<div class="alert alert-warning">

# PS 1 - Bias and variance

In this problem set, we will replicate the code from lecture 2, to visualize bias and variance in model fitting, and get an understanding of what overfitting means.

## Reminder -  problem

We are trying to decide how well a model fits data.

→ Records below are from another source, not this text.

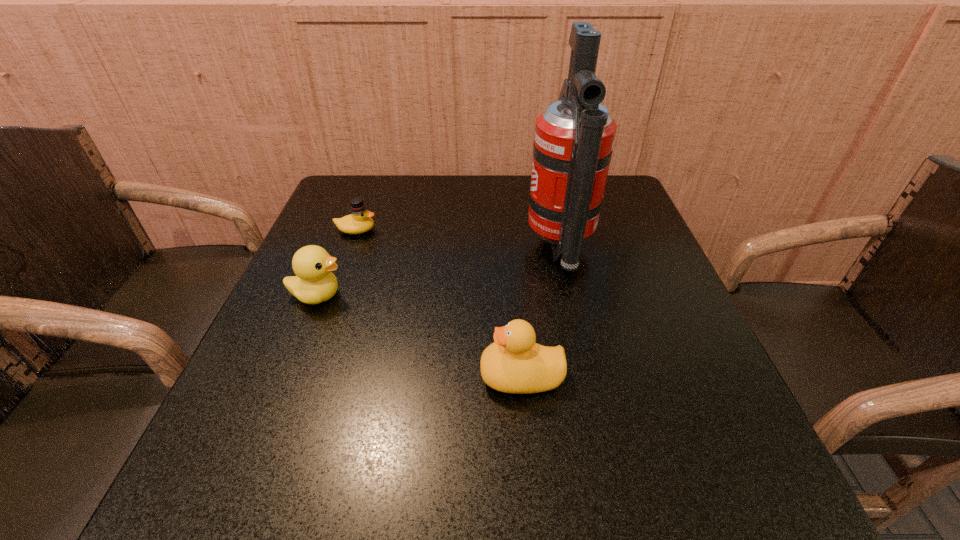 Find the location of a particular element. The image size is (960, 540). the tallest object is located at coordinates (574, 136).

Identify the location of the nearest object. Image resolution: width=960 pixels, height=540 pixels. (514, 363).

I want to click on the rightmost duck, so click(x=514, y=363).

Where is `the second nearest duck`? Image resolution: width=960 pixels, height=540 pixels. the second nearest duck is located at coordinates (314, 283).

Identify the location of the farthest duck. (360, 221).

Identify the location of the shortest object. (360, 221).

Where is `vacant space located 0.310m on the front label side of the fire extinguisher`? The width and height of the screenshot is (960, 540). vacant space located 0.310m on the front label side of the fire extinguisher is located at coordinates (394, 248).

The image size is (960, 540). I want to click on vacant space situated on the front label side of the fire extinguisher, so click(360, 248).

Identify the location of free location located on the front label side of the fire extinguisher. The width and height of the screenshot is (960, 540). (411, 248).

This screenshot has width=960, height=540. In order to click on vacant area situated 0.120m on the face of the rightmost duck in this screenshot , I will do `click(411, 376)`. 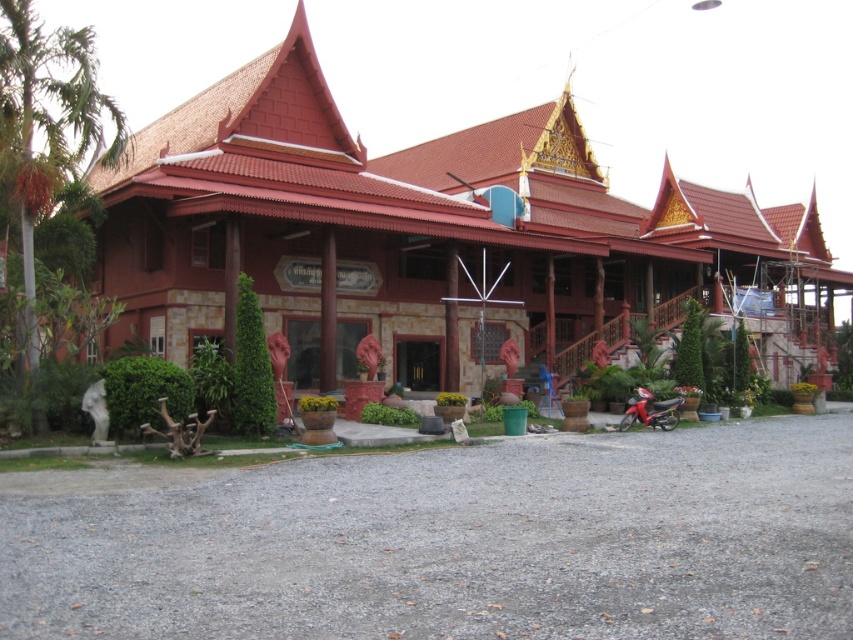 You are a visitor approaching the traditional building with a metallic red motorcycle at lower right and a green leafy palm tree at left. As you walk towards the entrance, which object will you encounter first?

The metallic red motorcycle at lower right will be encountered first because it is positioned lower and closer to the entrance compared to the green leafy palm tree at left, which is situated higher up.

You are standing at the entrance of the building and want to place a new decorative item. If you walk 0.150 meters to the right from the green leafy palm tree at left, where will you be in relation to the building?

If you walk 0.150 meters to the right from the green leafy palm tree at left, you will be 0.050 meters away from the building entrance because the palm tree is located at point 0.200 meters from the entrance. Subtracting the 0.150 meters walked to the right would place you at 0.050 meters from the entrance towards the left side. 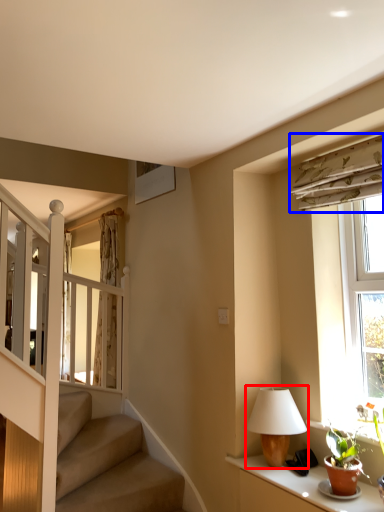 Question: Which of the following is the closest to the observer, table lamp (highlighted by a red box) or curtain (highlighted by a blue box)?

Choices:
 (A) table lamp
 (B) curtain

Answer: (B) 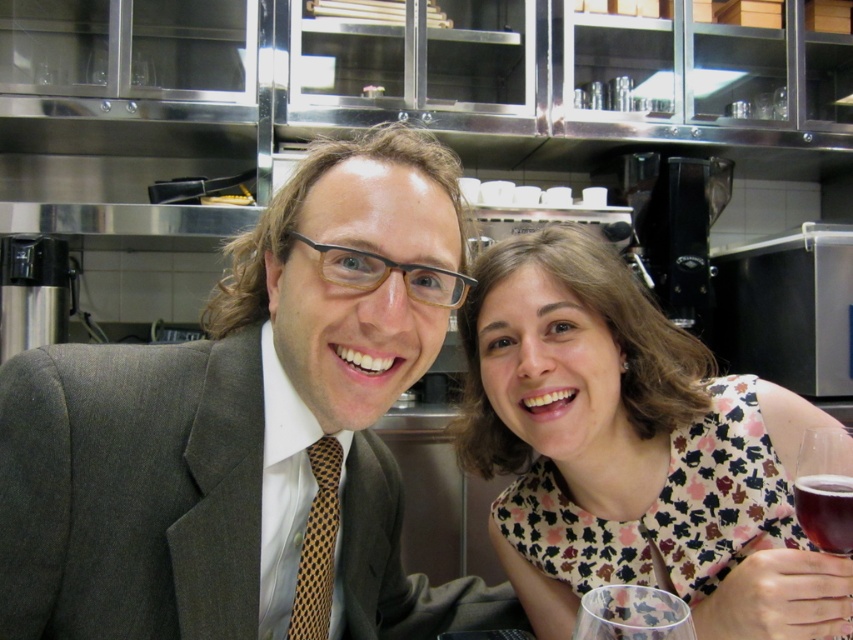 You are a photographer setting up for a group photo. You need to ensure that the matte gray suit at center and the transparent plastic wine glass at lower right are both in frame. Considering their sizes, which object will require more space in the photo to capture its full width?

The matte gray suit at center requires more space in the photo because its width is larger than the transparent plastic wine glass at lower right. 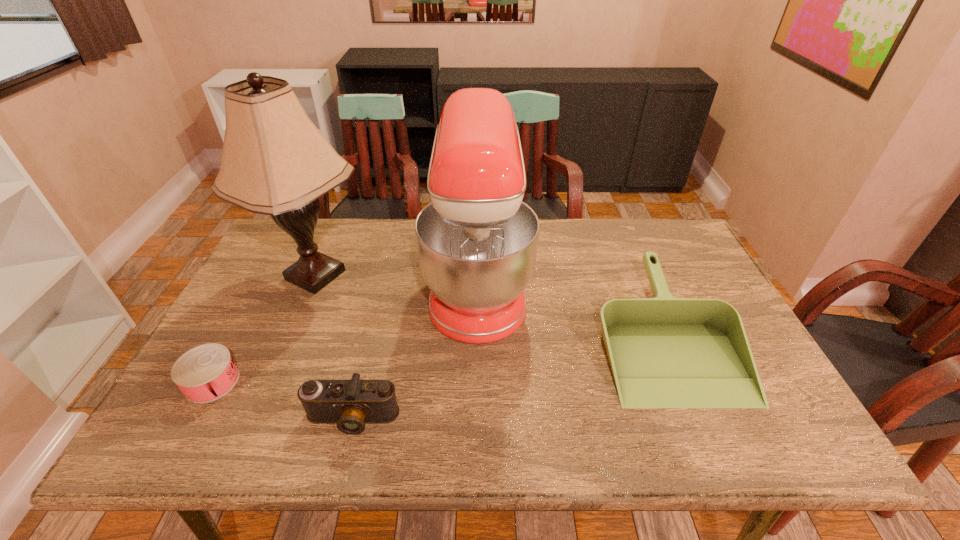 Where is `lamp at the far edge`? lamp at the far edge is located at coordinates (275, 161).

You are a GUI agent. You are given a task and a screenshot of the screen. Output one action in this format:
    pyautogui.click(x=<x>, y=<y>)
    Task: Click on the mixer that is at the far edge
    
    Given the screenshot: What is the action you would take?
    pyautogui.click(x=477, y=242)

Where is `object that is positioned at the near edge`? Image resolution: width=960 pixels, height=540 pixels. object that is positioned at the near edge is located at coordinates (350, 404).

Identify the location of lamp that is at the left edge. (275, 161).

You are a GUI agent. You are given a task and a screenshot of the screen. Output one action in this format:
    pyautogui.click(x=<x>, y=<y>)
    Task: Click on the can at the left edge
    Image resolution: width=960 pixels, height=540 pixels.
    Given the screenshot: What is the action you would take?
    pyautogui.click(x=203, y=374)

Image resolution: width=960 pixels, height=540 pixels. I want to click on object situated at the right edge, so click(664, 352).

Find the location of a particular element. This screenshot has height=540, width=960. object that is positioned at the far left corner is located at coordinates (275, 161).

Locate an element on the screen. vacant space at the far edge of the desktop is located at coordinates (611, 218).

Identify the location of free location at the near edge of the desktop. The width and height of the screenshot is (960, 540). (597, 437).

In the image, there is a desktop. Where is `vacant space at the left edge`? vacant space at the left edge is located at coordinates (269, 336). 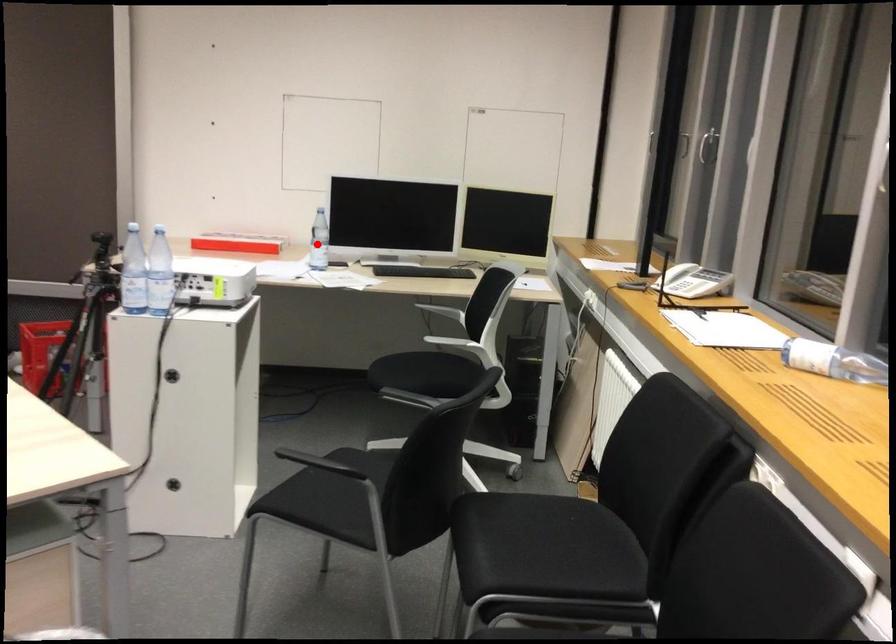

We assume our data is a set of $(x_i,y_i)$ points (e.g. age, task accuracy) generated by a true target function $f$ (unknown; for example, accuracy in a task as a function of age): $$y_1 \sim f(x_i) + noise$$
Our goal is to figure out $f$ (for example, does task accuracy increase linearly with age, or is the link more complex?).


## Reminder - approach
We model it with a proposed "computational model", which is here a function $g(x)$, for example a linear regression (2 parameters: intercept, slope), or an n degree polynomial function ($n+1$ parameters). 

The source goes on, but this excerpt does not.